Dart has had limited support for switch since the beginning. Switch now support pattern matching in these cases. Now you don’t have to adding break at the end of each case. Switch also support logical operators to combine cases. The following example shows a nice and crisp switch statement that parses a character code:


switch (charCode) {
  case slash when nextCharCode == slash:
    skipComment();

  case slash || star || plus || minus:
    operator(charCode);

  case >= digit0 && <= digit9:
    number();

  default:
    invalid();
}

The switch statement provides a great help when you need one or more statements for each case. In some cases, all you want to do is to calculate a value. For that use case, you can use a very succinct switch expression. This resembles the switch statement, but uses different syntax that’s fine tuned for expressions. The following sample function returns the value of a switch expression to calculate a description of today’s weekday:


String describeDate(int weekday) => 
    switch (weekday) {
      >= 1 && <= 5 => 'Today is work day',
      6 || 7 => 'Today is weekend!',
      _ => 'Invalid day'
    };

A powerful feature of patterns is the ability to check for “exhaustiveness”, This feature ensures that the switch handles all the possible cases. In the previous example, we’re handling all possible values of weekday, which is an int. We exhaust all possible values through the combination of match statements for the specific values range from 1 to 56 or 7, and then using a default case _ for the remaining cases. To enable this check for user-defined data hierarchies, such as a class hierarchy, use the new sealed modifier on the top of the class hierarchy as in the following example:


sealed class Result {}
class Success extends Result {}
class Loading extends Result {}
class Failure extends Result {}

String handleResult(Result result) {
  return switch (result) {
    Success success => '$success',
    Loading loading => '$loading',
  };
}

This returns the following error, alerting us that we missed handling the last possible subtype, Failure:


line 7 • The type 'Result' is not exhaustively matched by the switch cases since it doesn't match 'Failure()'.

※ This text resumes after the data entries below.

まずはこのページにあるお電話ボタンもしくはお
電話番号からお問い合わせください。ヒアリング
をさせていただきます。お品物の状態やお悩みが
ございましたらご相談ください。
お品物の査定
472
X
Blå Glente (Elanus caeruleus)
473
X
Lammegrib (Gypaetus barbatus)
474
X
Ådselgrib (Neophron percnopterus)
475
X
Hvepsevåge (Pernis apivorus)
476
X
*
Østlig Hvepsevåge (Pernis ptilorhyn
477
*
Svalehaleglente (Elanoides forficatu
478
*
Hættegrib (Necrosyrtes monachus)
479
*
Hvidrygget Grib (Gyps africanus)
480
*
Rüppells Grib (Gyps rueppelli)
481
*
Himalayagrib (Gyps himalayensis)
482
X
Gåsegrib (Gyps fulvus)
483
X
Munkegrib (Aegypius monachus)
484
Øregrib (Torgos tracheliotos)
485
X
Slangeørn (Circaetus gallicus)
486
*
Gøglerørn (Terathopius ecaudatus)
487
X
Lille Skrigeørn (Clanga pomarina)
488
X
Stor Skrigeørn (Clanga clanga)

Finally, if statements can use patterns too. In the next example, we’re using if-case matching against a map-pattern to destructure the JSON map. Inside that, we’re matching against constant values (strings like 'name' and 'Pavel') and a type test pattern int age to read out a JSON value. If the pattern matches fail, Dart executes the else statement.

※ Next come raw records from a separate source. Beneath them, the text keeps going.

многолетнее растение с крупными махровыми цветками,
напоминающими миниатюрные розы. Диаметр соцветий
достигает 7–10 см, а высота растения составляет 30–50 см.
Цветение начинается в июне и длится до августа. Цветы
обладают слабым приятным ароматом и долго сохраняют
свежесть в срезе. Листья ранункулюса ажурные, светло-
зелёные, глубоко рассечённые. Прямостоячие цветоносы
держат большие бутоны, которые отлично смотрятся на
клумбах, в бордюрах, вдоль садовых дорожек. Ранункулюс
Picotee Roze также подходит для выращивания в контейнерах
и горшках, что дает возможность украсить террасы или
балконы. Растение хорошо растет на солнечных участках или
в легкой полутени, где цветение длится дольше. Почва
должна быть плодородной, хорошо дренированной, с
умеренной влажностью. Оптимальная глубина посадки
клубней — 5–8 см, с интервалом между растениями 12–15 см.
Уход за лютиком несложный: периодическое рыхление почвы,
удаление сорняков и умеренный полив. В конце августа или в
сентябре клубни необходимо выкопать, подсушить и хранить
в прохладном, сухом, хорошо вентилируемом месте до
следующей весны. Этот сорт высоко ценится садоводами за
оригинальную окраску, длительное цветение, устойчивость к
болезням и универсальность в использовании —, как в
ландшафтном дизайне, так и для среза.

final json = {'name': 'Pavel', 'age': 26, 'height': 178};

// Find Pavel's age.
if (json case {'name': 'Pavel', 'age': int age}) {
  print('Pavel is $age years old.');
} else {
  print('Error: json contains no age info for Pavel!');
}

This just touches on all the things you can do with patterns.

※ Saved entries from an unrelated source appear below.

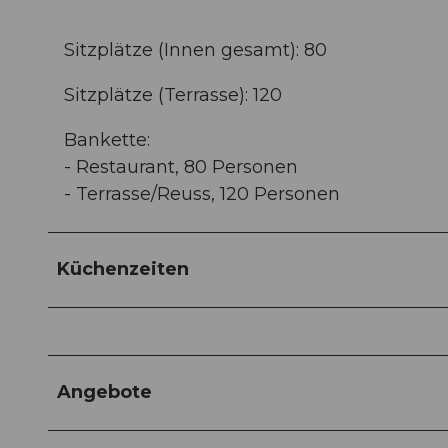
Sitzplätze (Innen gesamt): 80
Sitzplätze (Terrasse): 120
Bankette:
- Restaurant, 80 Personen
- Terrasse/Reuss, 120 Personen
Küchenzeiten
Angebote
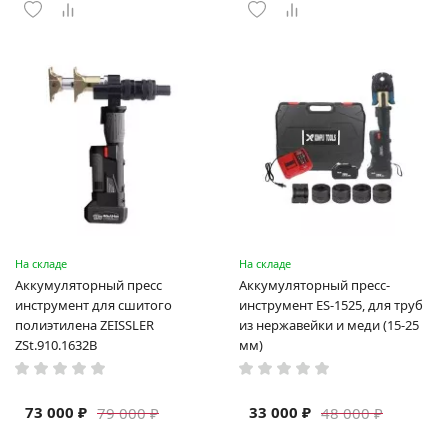
На складе
На складе
Аккумуляторный пресс
Аккумуляторный пресс-
инструмент для сшитого
инструмент ES-1525, для труб
полиэтилена ZEISSLER
из нержавейки и меди (15-25
ZSt.910.1632B
мм)
73 000 ₽
33 000 ₽
79 000 ₽
48 000 ₽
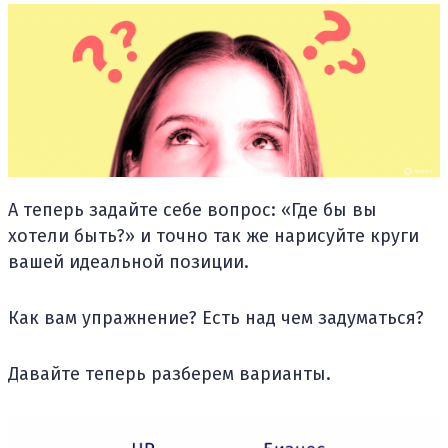
А теперь задайте себе вопрос: «Где бы вы
хотели быть?» и точно так же нарисуйте круги
вашей идеальной позиции.
Как вам упражнение? Есть над чем задуматься?
Давайте теперь разберем варианты.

To learn more, check out useful links:

https://dart.dev/language/records - records documentation

https://dart.dev/language/class-modifiers - class modifiers documentation

https://dart.dev/language/patterns - patterns and pattern matching documentation


Summary

In this article, I overviewed new language features that make Dart more expressive and crisp with records, patterns. For large API surfaces, class modifiers enable detailed control. Dart 2 was an extremely important and breaking update, but didn't change the way we use Dart that much. With Dart 3, it's the other way around: it won't force you to rewrite the entire project, but it will significantly change the way you work with it every day. Migration from Dart 2 to Dart 3 optional and you can migrate part by part, because Dart 3 add new and support old features.